Creating a function in r to run a chi squared test

Question

The goal is to create a chi squared test function with arguments dat and res.type="pearson" that returns an R list containing the test statistic, p-value, expected counts, residual type, and the residuals of that type, where the expected counts and the residuals are stored in two r × c matrices.

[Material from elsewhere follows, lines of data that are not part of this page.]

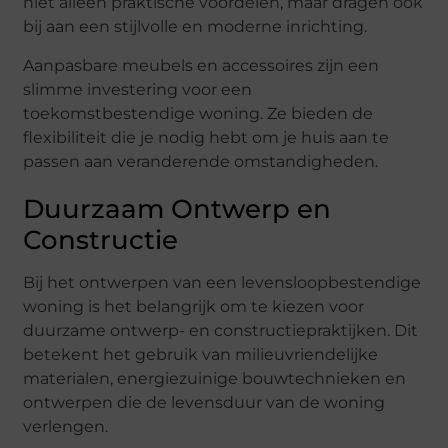
niet alleen praktische voordelen, maar dragen ook
bij aan een stijlvolle en moderne inrichting.
Aanpasbare meubels en accessoires zijn een
slimme investering voor een
toekomstbestendige woning. Ze bieden de
flexibiliteit die je nodig hebt om je huis aan te
passen aan veranderende omstandigheden.
Duurzaam Ontwerp en
Constructie
Bij het ontwerpen van een levensloopbestendige
woning is het belangrijk om te kiezen voor
duurzame ontwerp- en constructiepraktijken. Dit
betekent het gebruik van milieuvriendelijke
materialen, energiezuinige bouwtechnieken en
ontwerpen die de levensduur van de woning
verlengen.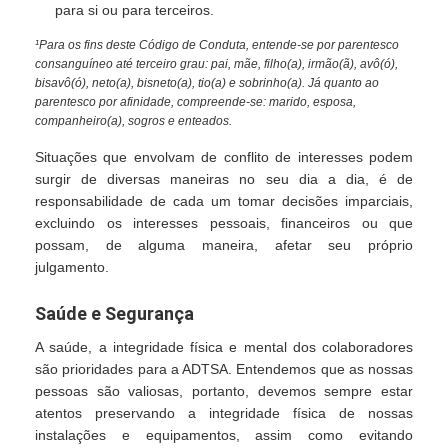
para si ou para terceiros.
¹Para os fins deste Código de Conduta, entende-se por parentesco
consanguíneo até terceiro grau: pai, mãe, filho(a), irmão(ã), avô(ó),
bisavô(ó), neto(a), bisneto(a), tio(a) e sobrinho(a). Já quanto ao
parentesco por afinidade, compreende-se: marido, esposa,
companheiro(a), sogros e enteados.
Situações que envolvam de conflito de interesses podem
surgir de diversas maneiras no seu dia a dia, é de
responsabilidade de cada um tomar decisões imparciais,
excluindo os interesses pessoais, financeiros ou que
possam, de alguma maneira, afetar seu próprio
julgamento.
Saúde e Segurança
A saúde, a integridade física e mental dos colaboradores
são prioridades para a ADTSA. Entendemos que as nossas
pessoas são valiosas, portanto, devemos sempre estar
atentos preservando a integridade física de nossas
instalações e equipamentos, assim como evitando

I think I have figured out how to get the expected counts and test statistic but can't figure out the res.type argument. The pearson residual equation is (o_ij-e_ij)/sqrt(e_ij) and the standard residual equation is (o_ij-e_ij)/sqrt(e_ij(1-n_i./n_..)(1-n_.j/n..)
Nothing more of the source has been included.